# 17th Street Tangy Pit Beans



## Raine (Jul 26, 2005)

17th Street Tangy Pit Beans

2 tablespoons prepared yellow mustard
3 cups ketchup
1 cup diced onion
1 green or red bell pepper, seeded and diced
1 1/2 cups packed brown sugar
1/2 cup honey
1 to 1 1/2 tablespoons Magic Dust
28-ounce can pork and beans
16- to 19-ounce can large red kidney beans, drained and rinsed
15 1/2-ounce can chili-flavored beans
15 1/2-ounce can large butter beans (aka lima beans)
15 1/2-ounce can of a fifth bean of your choice, drained and rinsed
4 or 5 strips of bacon

Preheat the oven to 350 F.

Mix together the mustard, ketchup, Magic Dust, onion, bell pepper, brown sugar and honey in a large bowl, taking care to break up all the lumps of sugar. Add the beans, stirring gently with clean hands or a big spoon, just enough to evenly distribute the mixture. (Overmixing will cause the skins of the beans to burst and the consistency will become mushy.)

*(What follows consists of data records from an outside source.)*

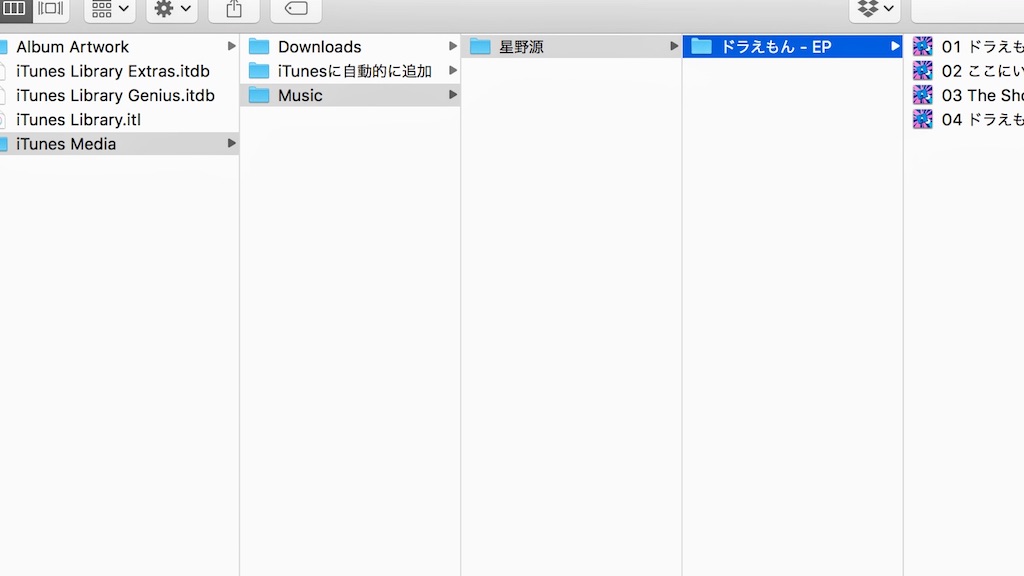 At what (x,y) coordinates should I click in order to perform the action: click on files. Please return your answer as a coordinate pair (x, y). Looking at the image, I should click on (931, 123), (941, 89), (950, 70), (946, 47), (136, 70), (116, 98), (116, 112). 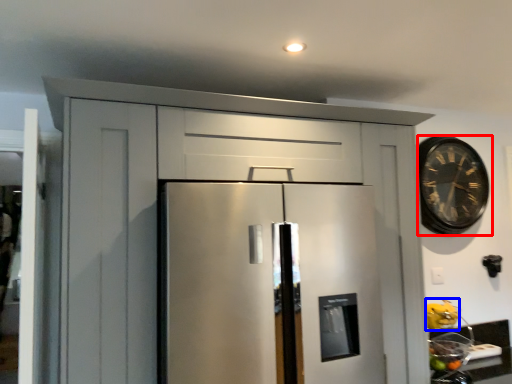 Question: Among these objects, which one is farthest to the camera, clock (highlighted by a red box) or fruit (highlighted by a blue box)?

Choices:
 (A) clock
 (B) fruit

Answer: (A) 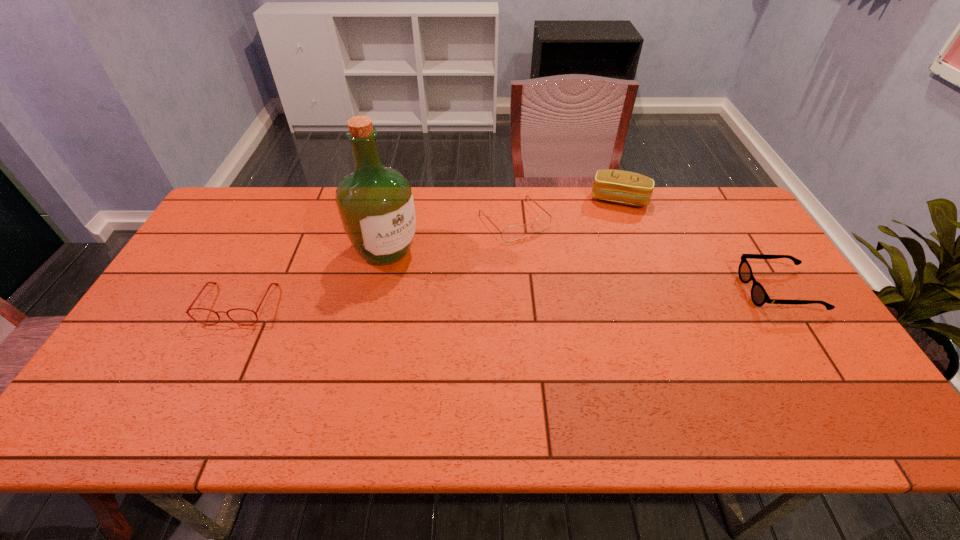 Locate an element on the screen. free spot located on the zipper side of the second tallest object is located at coordinates (594, 279).

Locate an element on the screen. The image size is (960, 540). spectacles positioned at the far edge is located at coordinates (512, 233).

The height and width of the screenshot is (540, 960). Identify the location of liquor that is at the far edge. point(375,203).

The height and width of the screenshot is (540, 960). I want to click on clutch bag present at the far edge, so click(x=618, y=186).

This screenshot has height=540, width=960. I want to click on object at the left edge, so click(x=207, y=283).

Where is `object present at the right edge`? Image resolution: width=960 pixels, height=540 pixels. object present at the right edge is located at coordinates (759, 296).

In the image, there is a desktop. Identify the location of blank space at the far edge. (585, 206).

You are a GUI agent. You are given a task and a screenshot of the screen. Output one action in this format:
    pyautogui.click(x=<x>, y=<y>)
    Task: Click on the vacant area at the near edge of the desktop
    
    Given the screenshot: What is the action you would take?
    pyautogui.click(x=318, y=386)

In the image, there is a desktop. Where is `vacant space at the left edge`? vacant space at the left edge is located at coordinates click(x=233, y=234).

In the image, there is a desktop. In order to click on vacant space at the right edge in this screenshot , I will do `click(780, 326)`. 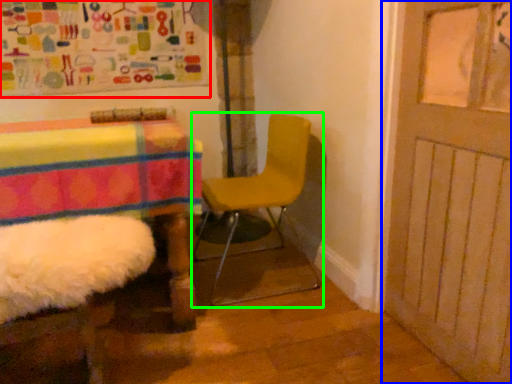 Question: Estimate the real-world distances between objects in this image. Which object is closer to bulletin board (highlighted by a red box), door (highlighted by a blue box) or chair (highlighted by a green box)?

Choices:
 (A) door
 (B) chair

Answer: (B)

Pour into a 13-by-19-inch baking dish. Lay the bacon strips across the top. Cover with aluminium foil and bake for 45 minutes. Remove the foil and bake for an additional 15 minutes, or until bub-bly.

Makes 10 to 15 servings.

Note: These beans reheat well and will keep in the refrigerator for up to one week. They may also be frozen for up to one month.


----------



## Constance (Jul 26, 2005)

Raine, could this be a 17th St. Bar & Grill recipe? The original people who won the Memphis in May BBQ contest 2 years in a row are from a town near here, and have 2 restaurants in this area. 
Talk about yummy baby back ribs and pulled pork!


----------



## Constance (Jul 26, 2005)

I did a search, and it's the same guy...and it was 3, not 2, championships.

"MIKE MILLS is the only person to win three Grand World Champion titles at the Memphis in May International Barbecue Festival. He is also barbecue guru and partner at Danny Meyer's Blue Smoke restaurant in New York City and owner of six notable barbecue joints, two in Southern Illinois and four in Las Vegas."

Here's a recipe for the Magic Dust:

To make it a little more hot and spicy, increase the mustard powder and black pepper to 1/4 cup each.

1/2 cup paprika 
1/4 cup kosher salt, finely ground
1/4 cup sugar
2 tablespoons mustard powder
1/4 cup chili powder
1/4 cup ground cumin
2 tablespoons ground black pepper
1/4 cup granulated garlic
2 tablespoons cayenne


Mix all ingredients and store in a tightly covered container. You'll want to keep some in a shaker next to the grill or stove. Keeps indefinitely but won't last long.


----------



## Raine (Jul 26, 2005)

Yep, believe it from Mike Mills. Think I posted the magic dust recipe already.


----------